张良飞也似的跑回家里,闭上了门,洗净手后焚上一炷香,在如篆的袅袅青烟中,毕恭毕敬地打开木简,这是用小篆书写的三卷《太公兵法》。他认真地读着这位周文王的杰出军师——太公姜子牙的用兵之道,真如从厚重的阴云中,射出了一束明丽而眩目的阳光,令他激动得有些眩晕。

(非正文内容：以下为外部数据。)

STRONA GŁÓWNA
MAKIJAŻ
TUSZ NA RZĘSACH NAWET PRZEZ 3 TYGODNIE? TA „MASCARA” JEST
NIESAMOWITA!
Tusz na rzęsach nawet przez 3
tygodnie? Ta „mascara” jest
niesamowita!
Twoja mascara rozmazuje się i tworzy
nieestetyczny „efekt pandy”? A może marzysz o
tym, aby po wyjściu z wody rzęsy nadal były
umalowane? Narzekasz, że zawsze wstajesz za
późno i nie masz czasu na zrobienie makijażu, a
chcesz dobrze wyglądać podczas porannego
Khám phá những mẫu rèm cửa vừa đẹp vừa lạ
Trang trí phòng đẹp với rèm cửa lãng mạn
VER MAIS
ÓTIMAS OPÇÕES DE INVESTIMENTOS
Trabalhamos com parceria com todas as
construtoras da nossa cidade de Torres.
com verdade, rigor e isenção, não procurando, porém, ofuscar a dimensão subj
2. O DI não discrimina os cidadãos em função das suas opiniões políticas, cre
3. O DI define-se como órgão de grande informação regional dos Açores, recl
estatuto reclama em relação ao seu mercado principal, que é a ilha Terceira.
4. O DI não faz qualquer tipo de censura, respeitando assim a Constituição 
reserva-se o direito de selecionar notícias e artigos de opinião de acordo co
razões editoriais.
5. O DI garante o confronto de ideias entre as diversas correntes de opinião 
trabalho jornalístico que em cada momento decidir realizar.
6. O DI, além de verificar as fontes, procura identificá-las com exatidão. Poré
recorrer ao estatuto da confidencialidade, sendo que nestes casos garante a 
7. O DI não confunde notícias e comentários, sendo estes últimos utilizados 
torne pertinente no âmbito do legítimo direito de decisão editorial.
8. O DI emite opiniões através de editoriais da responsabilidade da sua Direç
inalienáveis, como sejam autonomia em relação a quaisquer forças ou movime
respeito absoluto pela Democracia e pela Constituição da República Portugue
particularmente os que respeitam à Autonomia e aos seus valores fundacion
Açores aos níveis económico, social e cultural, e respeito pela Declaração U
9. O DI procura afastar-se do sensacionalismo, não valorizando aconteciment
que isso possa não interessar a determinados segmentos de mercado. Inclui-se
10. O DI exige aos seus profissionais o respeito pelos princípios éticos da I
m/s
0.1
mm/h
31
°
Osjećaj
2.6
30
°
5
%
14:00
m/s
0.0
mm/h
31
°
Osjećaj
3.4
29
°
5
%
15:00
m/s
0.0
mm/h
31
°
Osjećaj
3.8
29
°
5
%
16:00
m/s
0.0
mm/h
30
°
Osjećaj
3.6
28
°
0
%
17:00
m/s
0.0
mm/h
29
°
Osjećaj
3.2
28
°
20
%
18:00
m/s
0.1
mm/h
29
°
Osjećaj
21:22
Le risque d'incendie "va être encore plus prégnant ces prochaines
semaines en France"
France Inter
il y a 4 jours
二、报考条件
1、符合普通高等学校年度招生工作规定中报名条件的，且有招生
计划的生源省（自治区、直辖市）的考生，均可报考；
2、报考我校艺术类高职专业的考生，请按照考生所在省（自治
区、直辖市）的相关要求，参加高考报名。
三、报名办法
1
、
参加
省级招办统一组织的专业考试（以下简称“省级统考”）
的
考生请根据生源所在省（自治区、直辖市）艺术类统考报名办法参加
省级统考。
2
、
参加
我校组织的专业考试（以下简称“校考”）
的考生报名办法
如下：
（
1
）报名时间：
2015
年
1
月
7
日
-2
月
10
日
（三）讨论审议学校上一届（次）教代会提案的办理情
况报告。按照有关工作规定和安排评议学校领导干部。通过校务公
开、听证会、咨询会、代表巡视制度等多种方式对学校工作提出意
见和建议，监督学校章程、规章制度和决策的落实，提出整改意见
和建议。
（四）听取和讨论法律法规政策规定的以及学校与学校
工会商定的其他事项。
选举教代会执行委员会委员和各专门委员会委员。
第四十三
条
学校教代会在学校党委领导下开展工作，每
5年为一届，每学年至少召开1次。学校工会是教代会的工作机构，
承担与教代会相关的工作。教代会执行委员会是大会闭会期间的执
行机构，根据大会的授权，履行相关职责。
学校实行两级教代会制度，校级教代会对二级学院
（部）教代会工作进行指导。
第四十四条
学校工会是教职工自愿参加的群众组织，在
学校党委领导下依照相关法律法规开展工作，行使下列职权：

他渴慕已久的兵书,终于像一块价值连城的瑰宝,捧在了他的手上!

……

他也是一个失落了姓名二十多年的流亡者。

大约二十多年前,正是秦王赢政继位后的第八年,他已年逾弱冠,精明强悍。当时也正是吕不韦权倾朝野的时候,他即为先帝压襄王的心腹股肱大臣,又辅佐幼帝有 功。先秦以来.盛行养士之风。寄居于朝廷权贵府中的士人,最多的达数千人。他们当中都是有一技之长的社会上的三教九流,其中相当大一部分人是有学问的知识 分子,也就是有思想有头脑的读书人士——这种养士制度,虽然首先是出于军事角逐和权力斗争的需要,但是在客观上为一大批知识分子,提供了安定的生活环境和 物质保障。有利于思想的发展和文化的传播。